Sigh..my urge to have a centralized structure is probably my biggest downfall..its good and convenient, but if the core has issues, makes it much harder to debug :(
  • Comment on Re^6: Timing concerns on PerlEX/Mod_Perl

Replies are listed 'Best First'.
Re^7: Timing concerns on PerlEX/Mod_Perl
by MidLifeXis (Monsignor) on Jul 26, 2008 at 14:41 UTC

    Well if I run the script with 2-3 people using it. It runs hassle free. The issue happens when I make it live.(but CPU usage doesn't go up)

    Have you tried loading your site up from 3 clients to whatever your production load is? If your server is only set to handle a certain number of requests at a time, your other requests may be waiting behind those that are currently processing. These waiting requests would not necessarily cause the load of the machine to increase.

    Try bringing up the number of clients slowly and see when the problem starts. Then tune your web server / web farm to handle the required number of connections.

    --MidLifeXis

Re^7: Timing concerns on PerlEX/Mod_Perl
by BrowserUk (Patriarch) on Jul 26, 2008 at 19:06 UTC
    my urge to have a centralized structure is probably my biggest downfall

    It seems to me that you know what your problem is, but just don't want to admit it (to yourself) :)

    Vis.

    I have 4 name spaces: main - the main namespace which calls the other namespaces and handles outputting of data from common(headers) and frame(html). common - stores all the basic stuff like opening files, accessing database and etc. it also loads query strings and headers. frame - loads the html, the advanced functions like login account and etc which is made up of calling the common. After loading HTML it loads the Skin namespace on the loaded html. Skin - loads the layout, all the images, textboxes, forms, assigns ids and other more advanced objects.

    You're replicating everything, for every request. And hoping that mod_perl/perlez will take care of things. I think you are expecting far too much of them.

    When I said earlier that I know nowt about them, I meant that I know nothing about tuning them. I do know what they do, but have never had the desire to use them. They seem altogether too hackish to me.

    I've no use for Apache either. For example, you said in your OP that your memory consumption is approaching 1.7GB. In that same space I can install 3500 concurrent copies of TinyWeb, each capacble of servicing dozens of concurrent requests.

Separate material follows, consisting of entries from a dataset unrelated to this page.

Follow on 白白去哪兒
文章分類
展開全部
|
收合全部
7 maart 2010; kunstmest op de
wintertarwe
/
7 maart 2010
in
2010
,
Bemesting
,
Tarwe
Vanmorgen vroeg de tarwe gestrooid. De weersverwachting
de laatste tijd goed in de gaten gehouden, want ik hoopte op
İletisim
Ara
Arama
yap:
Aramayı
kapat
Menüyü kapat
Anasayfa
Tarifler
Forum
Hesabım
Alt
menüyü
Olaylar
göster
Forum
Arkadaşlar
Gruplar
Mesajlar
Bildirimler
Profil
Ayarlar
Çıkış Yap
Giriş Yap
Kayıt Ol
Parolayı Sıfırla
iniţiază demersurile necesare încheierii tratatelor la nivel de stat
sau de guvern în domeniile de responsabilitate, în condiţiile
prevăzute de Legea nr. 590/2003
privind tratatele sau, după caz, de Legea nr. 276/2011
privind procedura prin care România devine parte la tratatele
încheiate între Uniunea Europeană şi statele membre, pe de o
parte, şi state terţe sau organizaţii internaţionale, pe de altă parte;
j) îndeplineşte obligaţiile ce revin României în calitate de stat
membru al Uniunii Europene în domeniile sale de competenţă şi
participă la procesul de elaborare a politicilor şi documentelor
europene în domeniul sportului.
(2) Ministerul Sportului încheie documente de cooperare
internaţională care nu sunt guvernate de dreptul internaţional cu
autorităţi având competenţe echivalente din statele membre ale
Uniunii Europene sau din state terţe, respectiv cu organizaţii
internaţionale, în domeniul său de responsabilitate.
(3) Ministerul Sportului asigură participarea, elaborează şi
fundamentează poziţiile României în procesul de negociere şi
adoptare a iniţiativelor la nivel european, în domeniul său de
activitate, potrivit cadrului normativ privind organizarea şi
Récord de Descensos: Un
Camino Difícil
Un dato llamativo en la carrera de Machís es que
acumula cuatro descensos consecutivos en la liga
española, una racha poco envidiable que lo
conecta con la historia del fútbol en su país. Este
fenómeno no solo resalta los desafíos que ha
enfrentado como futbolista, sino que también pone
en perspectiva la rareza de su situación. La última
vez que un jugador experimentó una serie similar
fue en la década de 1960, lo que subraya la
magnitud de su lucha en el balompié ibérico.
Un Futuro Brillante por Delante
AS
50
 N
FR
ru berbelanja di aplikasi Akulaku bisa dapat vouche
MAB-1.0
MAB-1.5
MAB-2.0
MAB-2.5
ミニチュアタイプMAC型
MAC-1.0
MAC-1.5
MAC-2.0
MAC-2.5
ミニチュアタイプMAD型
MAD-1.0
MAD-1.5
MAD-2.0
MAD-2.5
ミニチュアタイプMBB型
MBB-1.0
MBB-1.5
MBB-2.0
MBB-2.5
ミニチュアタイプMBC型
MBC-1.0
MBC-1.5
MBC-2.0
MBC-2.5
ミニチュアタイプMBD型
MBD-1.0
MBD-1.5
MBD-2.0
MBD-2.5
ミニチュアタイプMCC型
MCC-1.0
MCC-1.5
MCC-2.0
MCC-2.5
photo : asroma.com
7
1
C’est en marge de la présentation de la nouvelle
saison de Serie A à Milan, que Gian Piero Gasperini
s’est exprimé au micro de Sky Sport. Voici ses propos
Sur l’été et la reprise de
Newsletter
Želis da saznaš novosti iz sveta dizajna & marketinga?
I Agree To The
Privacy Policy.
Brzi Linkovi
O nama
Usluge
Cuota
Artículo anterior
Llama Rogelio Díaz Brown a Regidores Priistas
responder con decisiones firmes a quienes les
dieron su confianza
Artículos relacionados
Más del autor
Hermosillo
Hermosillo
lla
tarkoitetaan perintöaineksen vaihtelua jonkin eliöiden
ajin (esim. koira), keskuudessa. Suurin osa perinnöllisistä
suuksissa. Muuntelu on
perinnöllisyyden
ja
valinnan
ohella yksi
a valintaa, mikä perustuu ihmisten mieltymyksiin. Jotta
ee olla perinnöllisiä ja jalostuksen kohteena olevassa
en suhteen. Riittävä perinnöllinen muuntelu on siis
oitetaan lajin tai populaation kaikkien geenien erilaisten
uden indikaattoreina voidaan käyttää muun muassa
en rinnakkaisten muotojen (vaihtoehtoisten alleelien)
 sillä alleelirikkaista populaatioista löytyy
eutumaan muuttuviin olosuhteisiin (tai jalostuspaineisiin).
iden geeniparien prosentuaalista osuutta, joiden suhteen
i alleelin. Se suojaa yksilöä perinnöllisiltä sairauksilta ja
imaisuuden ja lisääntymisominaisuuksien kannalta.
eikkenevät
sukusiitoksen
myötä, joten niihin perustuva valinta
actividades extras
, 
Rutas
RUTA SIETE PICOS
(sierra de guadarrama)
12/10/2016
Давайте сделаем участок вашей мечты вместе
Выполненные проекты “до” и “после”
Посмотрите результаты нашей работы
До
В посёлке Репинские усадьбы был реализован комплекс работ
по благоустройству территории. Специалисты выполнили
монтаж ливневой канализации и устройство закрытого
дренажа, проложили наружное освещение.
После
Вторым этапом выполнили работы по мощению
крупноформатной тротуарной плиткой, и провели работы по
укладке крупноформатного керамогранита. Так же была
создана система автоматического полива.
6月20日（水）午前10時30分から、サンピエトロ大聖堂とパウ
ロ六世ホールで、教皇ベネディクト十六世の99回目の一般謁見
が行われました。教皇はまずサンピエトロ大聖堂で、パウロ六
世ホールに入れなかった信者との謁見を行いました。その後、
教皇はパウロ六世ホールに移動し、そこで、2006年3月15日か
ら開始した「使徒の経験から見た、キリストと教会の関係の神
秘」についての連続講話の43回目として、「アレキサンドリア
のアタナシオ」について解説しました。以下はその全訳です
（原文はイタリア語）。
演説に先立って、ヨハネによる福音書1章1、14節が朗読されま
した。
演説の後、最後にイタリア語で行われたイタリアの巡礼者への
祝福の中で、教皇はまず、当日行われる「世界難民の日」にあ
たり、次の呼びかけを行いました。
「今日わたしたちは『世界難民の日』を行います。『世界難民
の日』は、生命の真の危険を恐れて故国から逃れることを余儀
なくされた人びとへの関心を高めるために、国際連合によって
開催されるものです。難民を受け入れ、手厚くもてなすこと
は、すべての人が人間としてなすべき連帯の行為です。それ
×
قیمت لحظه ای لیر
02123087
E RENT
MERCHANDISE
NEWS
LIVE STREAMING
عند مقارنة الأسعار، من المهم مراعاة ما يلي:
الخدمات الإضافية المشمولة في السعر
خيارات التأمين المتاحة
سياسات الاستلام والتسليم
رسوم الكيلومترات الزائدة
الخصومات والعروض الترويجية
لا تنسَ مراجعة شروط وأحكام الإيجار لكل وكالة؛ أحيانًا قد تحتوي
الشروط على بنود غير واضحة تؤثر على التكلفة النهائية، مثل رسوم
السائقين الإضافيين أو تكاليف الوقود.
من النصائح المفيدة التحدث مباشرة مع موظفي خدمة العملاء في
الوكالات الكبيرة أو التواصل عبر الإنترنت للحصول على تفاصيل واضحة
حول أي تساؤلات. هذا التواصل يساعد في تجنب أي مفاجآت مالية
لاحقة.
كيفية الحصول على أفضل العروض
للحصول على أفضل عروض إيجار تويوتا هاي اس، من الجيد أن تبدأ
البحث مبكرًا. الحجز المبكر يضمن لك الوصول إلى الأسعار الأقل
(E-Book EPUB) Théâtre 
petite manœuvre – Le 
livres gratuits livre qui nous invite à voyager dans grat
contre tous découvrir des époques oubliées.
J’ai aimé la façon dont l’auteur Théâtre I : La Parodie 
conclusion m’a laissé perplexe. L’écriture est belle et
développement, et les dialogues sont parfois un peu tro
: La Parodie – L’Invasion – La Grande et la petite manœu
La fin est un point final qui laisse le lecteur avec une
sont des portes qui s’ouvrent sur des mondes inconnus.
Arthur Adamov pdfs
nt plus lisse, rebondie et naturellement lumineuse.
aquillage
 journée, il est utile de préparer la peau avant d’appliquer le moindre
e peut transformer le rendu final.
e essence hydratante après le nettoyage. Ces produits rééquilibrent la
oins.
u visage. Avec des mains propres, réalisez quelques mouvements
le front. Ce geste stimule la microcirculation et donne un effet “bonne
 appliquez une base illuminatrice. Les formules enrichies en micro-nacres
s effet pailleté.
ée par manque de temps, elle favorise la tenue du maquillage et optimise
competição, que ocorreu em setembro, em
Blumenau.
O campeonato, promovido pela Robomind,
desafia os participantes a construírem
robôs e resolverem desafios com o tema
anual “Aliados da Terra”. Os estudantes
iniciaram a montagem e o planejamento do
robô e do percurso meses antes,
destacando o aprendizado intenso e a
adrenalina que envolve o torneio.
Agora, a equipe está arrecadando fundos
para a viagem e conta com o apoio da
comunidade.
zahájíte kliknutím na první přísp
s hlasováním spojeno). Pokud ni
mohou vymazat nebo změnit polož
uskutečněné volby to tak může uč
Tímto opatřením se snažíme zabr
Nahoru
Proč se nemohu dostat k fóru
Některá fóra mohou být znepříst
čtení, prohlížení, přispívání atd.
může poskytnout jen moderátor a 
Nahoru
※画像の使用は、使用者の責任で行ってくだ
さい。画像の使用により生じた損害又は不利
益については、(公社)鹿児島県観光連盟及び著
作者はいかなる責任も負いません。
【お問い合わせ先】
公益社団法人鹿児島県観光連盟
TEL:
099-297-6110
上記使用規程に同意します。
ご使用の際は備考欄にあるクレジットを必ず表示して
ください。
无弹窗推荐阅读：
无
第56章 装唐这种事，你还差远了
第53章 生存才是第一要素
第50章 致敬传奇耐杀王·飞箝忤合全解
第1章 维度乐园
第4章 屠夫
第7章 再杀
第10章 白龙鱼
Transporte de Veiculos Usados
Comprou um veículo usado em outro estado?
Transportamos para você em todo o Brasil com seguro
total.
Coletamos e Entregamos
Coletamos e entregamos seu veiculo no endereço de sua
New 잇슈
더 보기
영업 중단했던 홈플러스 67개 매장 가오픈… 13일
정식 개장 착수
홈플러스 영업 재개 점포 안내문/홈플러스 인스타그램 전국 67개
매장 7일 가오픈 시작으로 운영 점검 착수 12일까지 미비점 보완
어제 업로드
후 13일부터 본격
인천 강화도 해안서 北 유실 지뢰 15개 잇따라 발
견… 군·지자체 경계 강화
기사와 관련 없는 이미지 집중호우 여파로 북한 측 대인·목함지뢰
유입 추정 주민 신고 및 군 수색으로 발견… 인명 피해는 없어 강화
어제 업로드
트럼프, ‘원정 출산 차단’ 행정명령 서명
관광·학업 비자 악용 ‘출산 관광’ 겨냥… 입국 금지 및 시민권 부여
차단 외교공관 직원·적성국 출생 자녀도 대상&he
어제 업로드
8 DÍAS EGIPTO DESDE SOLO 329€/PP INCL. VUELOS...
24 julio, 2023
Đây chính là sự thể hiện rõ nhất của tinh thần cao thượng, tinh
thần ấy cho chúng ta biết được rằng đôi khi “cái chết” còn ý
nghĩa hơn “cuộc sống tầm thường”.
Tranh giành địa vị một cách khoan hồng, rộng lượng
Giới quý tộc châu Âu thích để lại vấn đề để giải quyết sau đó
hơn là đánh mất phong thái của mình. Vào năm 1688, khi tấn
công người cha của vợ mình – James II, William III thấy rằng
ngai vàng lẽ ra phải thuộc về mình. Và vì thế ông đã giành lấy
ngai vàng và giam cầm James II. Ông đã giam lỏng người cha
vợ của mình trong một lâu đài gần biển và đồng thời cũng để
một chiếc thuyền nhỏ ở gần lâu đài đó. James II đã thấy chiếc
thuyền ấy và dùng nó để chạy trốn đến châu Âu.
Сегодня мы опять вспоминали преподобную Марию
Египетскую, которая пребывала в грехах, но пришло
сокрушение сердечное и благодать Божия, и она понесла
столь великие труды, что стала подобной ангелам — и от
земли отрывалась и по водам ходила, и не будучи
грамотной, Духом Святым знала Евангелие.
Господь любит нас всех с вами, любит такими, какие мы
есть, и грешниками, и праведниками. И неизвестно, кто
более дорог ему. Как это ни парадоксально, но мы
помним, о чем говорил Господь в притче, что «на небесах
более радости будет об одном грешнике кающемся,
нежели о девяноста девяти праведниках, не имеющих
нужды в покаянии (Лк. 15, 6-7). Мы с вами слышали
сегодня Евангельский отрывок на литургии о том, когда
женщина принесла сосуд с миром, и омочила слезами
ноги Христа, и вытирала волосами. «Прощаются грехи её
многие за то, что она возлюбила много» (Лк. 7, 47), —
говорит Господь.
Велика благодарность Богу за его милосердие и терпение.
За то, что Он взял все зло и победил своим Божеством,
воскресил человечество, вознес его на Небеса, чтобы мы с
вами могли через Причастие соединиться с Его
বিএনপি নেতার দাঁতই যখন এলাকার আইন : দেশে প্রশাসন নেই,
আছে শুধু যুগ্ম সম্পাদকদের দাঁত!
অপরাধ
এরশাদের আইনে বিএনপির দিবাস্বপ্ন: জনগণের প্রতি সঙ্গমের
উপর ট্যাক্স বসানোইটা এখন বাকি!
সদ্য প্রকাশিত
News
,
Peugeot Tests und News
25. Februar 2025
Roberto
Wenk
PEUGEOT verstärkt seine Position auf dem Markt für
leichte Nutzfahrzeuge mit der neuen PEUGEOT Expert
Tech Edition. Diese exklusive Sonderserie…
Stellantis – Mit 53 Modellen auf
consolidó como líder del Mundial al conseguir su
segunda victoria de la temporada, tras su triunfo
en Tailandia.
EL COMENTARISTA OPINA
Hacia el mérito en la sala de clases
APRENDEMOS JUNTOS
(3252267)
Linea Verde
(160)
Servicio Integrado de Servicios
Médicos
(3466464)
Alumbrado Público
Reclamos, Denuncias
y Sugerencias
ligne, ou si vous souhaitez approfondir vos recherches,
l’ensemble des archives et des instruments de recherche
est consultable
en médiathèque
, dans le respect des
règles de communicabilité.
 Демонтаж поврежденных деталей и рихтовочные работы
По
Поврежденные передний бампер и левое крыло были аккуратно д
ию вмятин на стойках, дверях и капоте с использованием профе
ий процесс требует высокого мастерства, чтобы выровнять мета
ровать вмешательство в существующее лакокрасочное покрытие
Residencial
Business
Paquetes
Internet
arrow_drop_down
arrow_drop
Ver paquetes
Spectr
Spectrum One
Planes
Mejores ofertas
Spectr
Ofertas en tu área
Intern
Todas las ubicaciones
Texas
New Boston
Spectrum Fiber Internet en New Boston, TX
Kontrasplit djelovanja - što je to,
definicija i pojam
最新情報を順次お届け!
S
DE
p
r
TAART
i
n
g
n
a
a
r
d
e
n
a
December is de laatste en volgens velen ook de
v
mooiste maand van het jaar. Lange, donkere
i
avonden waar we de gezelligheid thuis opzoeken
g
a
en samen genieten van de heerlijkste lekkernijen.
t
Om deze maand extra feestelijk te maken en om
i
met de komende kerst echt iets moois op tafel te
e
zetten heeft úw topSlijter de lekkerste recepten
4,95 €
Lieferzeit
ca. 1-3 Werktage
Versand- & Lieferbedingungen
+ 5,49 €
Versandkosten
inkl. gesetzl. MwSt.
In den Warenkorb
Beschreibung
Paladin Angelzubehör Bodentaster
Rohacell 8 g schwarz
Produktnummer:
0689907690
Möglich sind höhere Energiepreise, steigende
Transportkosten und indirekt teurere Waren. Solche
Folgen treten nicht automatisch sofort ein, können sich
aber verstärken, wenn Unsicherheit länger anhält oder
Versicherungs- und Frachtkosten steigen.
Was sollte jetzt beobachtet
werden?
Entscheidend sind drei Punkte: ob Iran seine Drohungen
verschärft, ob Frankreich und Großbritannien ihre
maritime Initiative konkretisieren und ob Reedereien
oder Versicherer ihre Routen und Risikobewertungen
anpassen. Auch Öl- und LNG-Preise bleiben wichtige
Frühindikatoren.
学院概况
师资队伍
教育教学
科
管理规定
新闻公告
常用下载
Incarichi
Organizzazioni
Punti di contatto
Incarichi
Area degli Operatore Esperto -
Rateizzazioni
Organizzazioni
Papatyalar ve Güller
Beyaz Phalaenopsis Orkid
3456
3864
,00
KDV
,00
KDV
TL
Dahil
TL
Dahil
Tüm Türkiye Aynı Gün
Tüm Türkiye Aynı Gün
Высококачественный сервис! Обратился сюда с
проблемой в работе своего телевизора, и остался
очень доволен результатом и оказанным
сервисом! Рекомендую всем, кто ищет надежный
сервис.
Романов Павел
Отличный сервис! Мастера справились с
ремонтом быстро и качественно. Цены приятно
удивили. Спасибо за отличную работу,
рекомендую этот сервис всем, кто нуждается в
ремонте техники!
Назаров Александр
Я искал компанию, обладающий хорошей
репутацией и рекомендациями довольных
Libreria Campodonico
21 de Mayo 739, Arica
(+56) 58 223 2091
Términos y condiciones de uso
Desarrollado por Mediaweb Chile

    Examine what is said, not who speaks -- Silence betokens consent -- Love the truth but pardon error.
    "Science is about questioning the status quo. Questioning authority".
    In the absence of evidence, opinion is indistinguishable from prejudice.
      Well centralized system is good..when it works... example: perl..if the machine code makes perl possible its good..but when there is a fault with the machine code itself..it makes things more difficult...Due to the way the site is, a central system just seems to make more sense

      Plus 3500 is kind of cheating, 2 reasons being is out of the 1.7gb, I would say 900mb or so is the actual number. The rest are things like windows services and etc...2nd is even if you do run 3,500 instances, they would each also spawn their own perl.exe, which in turn would consume more resources, no?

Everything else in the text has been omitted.